W : En fait, avant 2016, un mouvement féministe existait déjà mais depuis MeToo, des plus jeunes générations ont renforcé le mouvement et questionnent fortement cette injonction à la perfection coréenne. L’atmosphère générale évolue un peu mais ce n’est rien comparé au poids des dictats, au nombre de cliniques de chirurgie esthétique, à l’explosion des marques de cosmétique, qui par leur seule présence, disent beaucoup des injonctions. Tout nous assène tout le temps : « Tu dois devenir plus belle, plus jolie ! ». On ne peut pas le nier, et il faut en parler encore et encore. Il faut vraiment parler de ces sujets, comme dans vos romans, et parler de vos romans qui dénoncent ces formes d’oppression sournoises. 

E : Comment habiter ce corps de femme, comment l’assumer, comment sortir des carcans… En Occident ou en Orient, le combat est le même, avec d’autres formes et d’autres modèles. Je me demandais justement comment MeeToo avait influencé la société des femmes coréennes. Est-ce qu’elles revendiquent le fait d’être plus naturelles ?

W : Oui, c’est ça. Les femmes se coupent les cheveux, se démaquillent. Malheureusement, depuis quelque temps, on assiste à un phénomène de « backlash », qui signifie qu’après un progrès féministe, on assiste à une forte répression.

E : En ce moment, c’est violent en Corée, ai-je entendu dire. Notamment depuis l’élection du nouveau président de droite.

W : Oui.

E : J’ai entendu dire que les hommes ne supportaient pas le fait que les femmes revendiquent des droits, comme s’ils se sentaient agressés. 

W : Oui, c’est juste. Le président actuel, de droite et conservateur, s’est notamment appuyé sur ce sentiment pour faire sa campagne.

E : Concrètement, comment cela s’est manifesté ?

W : Par exemple, il a promis que s’il était élu, il supprimerait le ministère de soutien aux droits des femmes et des familles, prétextant que ce ministère est la source d’inégalités entre les hommes et les femmes. Mais en conséquence, les jeunes hommes ont voté massivement en sa faveur, alors qu’ils savaient qu’en parallèle, ce président allait introduire les semaines de soixante-neuf heures de travail. Ils ont préféré retirer des droits aux femmes et travailler plus.

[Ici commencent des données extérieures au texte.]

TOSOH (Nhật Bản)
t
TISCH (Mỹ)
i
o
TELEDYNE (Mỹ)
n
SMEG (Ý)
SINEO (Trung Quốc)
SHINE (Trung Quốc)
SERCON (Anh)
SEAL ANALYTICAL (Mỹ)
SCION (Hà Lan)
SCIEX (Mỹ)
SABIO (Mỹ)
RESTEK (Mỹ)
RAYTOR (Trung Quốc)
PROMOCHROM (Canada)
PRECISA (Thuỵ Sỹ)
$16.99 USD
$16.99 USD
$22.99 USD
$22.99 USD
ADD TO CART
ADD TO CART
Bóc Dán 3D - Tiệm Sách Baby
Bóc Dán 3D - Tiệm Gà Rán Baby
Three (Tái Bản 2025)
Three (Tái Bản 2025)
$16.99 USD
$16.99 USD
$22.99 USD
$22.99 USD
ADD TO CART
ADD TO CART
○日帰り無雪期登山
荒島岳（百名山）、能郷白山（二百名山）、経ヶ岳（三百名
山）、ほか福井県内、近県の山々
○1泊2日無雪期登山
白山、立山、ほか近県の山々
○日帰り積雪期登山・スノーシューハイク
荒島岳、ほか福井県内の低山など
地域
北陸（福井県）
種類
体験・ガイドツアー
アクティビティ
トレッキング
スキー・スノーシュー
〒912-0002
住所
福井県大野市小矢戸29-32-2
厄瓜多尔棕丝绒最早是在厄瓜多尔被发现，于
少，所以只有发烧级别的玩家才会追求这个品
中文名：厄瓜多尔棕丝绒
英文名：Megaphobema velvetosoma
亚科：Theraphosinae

E : C’est incroyable. C’est vrai qu’il y a quelques semaines, lors de mon dernier voyage, sur le tournage du film, j’ai demandé leur avis aux hommes sur le féminisme en Corée et tous me répondaient avec beaucoup de pudeur : « Ah, oui, c’est vrai que les femmes ont plus de pouvoir maintenant mais cela ne leur suffit pas. Le problème, c’est qu’elles l’utilisent à tort et à travers, pour accuser les hommes de tout et n’importe quoi. » Dans leur parole, je ressentais qu’ils considéraient que les femmes n’avaient pas assez de jugement et étaient éternellement insatisfaites. Ce discours, je l’ai entendu au moins dix fois dans toutes les catégories d’âge alors cela m’a marquée. En Europe, c’est une minorité de mon entourage qui pense ainsi.

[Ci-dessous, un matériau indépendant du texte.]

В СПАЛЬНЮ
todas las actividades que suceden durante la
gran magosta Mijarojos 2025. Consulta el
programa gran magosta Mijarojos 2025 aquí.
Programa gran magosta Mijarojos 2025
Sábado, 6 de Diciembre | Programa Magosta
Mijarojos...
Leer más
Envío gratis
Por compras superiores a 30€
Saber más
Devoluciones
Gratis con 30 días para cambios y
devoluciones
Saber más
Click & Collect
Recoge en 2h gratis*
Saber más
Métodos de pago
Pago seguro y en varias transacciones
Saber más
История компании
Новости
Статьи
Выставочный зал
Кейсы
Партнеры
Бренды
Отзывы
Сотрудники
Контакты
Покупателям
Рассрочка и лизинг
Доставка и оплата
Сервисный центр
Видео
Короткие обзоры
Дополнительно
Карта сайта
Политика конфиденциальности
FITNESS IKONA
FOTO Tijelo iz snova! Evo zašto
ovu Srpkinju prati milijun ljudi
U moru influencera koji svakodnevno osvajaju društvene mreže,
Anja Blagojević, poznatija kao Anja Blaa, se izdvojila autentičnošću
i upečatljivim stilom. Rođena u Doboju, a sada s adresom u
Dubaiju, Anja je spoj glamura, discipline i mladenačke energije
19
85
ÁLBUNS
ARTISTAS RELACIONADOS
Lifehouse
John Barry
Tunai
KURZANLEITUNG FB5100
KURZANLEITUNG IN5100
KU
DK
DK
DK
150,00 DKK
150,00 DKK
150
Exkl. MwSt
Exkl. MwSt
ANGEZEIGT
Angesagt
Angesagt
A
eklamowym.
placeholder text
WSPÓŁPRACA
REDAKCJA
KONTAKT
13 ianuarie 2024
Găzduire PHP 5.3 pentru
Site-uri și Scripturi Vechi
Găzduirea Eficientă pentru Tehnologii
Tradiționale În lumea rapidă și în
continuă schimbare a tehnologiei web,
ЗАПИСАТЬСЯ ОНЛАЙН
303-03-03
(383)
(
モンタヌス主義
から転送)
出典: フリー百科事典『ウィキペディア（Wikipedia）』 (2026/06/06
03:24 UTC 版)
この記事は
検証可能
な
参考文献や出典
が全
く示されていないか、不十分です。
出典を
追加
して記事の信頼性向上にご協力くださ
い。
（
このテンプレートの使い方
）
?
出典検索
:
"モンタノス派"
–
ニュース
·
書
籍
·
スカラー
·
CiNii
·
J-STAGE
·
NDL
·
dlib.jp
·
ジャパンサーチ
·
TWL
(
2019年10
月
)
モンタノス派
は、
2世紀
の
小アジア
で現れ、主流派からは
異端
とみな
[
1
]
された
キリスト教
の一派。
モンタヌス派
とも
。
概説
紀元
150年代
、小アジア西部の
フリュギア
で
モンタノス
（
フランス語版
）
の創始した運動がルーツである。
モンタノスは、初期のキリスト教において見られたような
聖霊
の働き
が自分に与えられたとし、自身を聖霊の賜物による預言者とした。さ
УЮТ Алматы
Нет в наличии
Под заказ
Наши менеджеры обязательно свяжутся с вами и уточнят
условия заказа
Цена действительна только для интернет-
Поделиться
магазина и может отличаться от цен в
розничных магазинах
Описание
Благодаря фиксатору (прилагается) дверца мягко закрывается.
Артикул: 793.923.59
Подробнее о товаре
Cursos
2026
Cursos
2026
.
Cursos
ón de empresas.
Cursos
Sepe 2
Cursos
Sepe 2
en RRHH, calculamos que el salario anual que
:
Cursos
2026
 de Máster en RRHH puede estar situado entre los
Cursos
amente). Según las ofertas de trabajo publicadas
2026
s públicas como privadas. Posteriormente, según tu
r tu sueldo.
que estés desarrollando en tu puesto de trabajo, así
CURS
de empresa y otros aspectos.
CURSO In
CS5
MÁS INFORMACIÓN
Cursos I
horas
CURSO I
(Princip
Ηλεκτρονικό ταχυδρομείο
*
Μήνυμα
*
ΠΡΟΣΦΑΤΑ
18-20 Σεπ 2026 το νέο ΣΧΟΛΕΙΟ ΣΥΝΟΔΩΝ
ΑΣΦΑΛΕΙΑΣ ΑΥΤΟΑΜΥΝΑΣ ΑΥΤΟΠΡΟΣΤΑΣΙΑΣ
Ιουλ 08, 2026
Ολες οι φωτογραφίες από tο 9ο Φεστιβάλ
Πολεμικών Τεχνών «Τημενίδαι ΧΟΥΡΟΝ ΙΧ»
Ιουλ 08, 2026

W : Le climat a changé. On fait plus attention aux plaisanteries, aux regards, aux gestes. De nombreuses personnes se permettent encore de dire d’anciennes plaisanteries sexistes, tout en ajoutant immédiatement après : « Ah, mais on n’a plus le droit de dire ça aujourd’hui, on va être accusés tout de suite ! » Il y a du mépris dans ce ton. Je pense que vous avez écrit un texte important sur l’image réelle de la femme en Corée, et c’est important qu’il soit diffusé, qu’on en parle.

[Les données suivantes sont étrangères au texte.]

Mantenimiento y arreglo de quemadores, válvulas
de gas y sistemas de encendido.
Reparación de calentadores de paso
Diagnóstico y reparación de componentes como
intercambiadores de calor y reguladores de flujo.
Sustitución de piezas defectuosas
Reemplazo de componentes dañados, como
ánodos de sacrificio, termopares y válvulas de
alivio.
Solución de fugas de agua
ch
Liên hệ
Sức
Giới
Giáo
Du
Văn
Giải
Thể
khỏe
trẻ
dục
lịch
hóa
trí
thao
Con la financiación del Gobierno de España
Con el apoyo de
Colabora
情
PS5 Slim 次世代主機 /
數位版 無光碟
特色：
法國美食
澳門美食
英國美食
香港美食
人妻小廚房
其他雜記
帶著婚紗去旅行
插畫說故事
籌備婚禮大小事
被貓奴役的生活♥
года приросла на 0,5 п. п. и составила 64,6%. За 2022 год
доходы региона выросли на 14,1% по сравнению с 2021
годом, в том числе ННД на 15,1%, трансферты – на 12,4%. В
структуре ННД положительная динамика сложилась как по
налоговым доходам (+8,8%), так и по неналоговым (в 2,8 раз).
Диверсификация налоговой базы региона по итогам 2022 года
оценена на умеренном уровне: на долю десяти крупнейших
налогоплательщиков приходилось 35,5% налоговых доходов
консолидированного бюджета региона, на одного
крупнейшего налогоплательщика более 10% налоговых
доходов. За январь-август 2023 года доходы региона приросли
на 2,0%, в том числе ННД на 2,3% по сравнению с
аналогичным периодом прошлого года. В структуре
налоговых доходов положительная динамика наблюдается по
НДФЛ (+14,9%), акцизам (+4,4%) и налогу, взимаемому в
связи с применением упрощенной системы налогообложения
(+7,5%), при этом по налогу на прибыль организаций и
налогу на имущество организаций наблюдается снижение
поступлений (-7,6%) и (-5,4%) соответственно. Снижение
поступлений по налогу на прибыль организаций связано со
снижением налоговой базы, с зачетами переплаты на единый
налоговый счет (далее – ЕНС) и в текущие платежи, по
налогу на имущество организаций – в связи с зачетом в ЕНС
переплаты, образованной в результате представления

E : Quand j’ai écrit Hiver à Sokcho, j’étais très jeune et j’avais peu de confiance en moi, et aucune conscience de l’impact que mon texte pouvait avoir. Aujourd’hui, malgré les doutes, je me sens plus assurée surtout dans l’expression de mon positionnement sur cette question de l’oppression sur le corps et le statut des femmes. Surtout que de nombreuses lectrices me disent qu’elles se reconnaissent. Cela me donne de la force inespérée. Si cela peut avoir le moindre impact au niveau social, je serais enchantée. Car je suis persuadée que le roman a plus de pouvoir qu’un discours politique. Mais j’ai peu confiance en mes textes.

W : Oui, c’est vraiment remarquable, votre position critique. Car il n’y a pas d’explications dans vos romans, je ne pouvais pas bien les comprendre. Je n’étais pas sûre que vous critiquiez ce phénomène, ou ne faisiez que l’observer. Cet entretien me permet de comprendre beaucoup de choses dans votre point de vue et éclaire mon travail d’analyse. En parlant d’hommes et de femmes, j’ai constaté que la figure du père est généralement absente dans votre œuvre. Pourquoi ?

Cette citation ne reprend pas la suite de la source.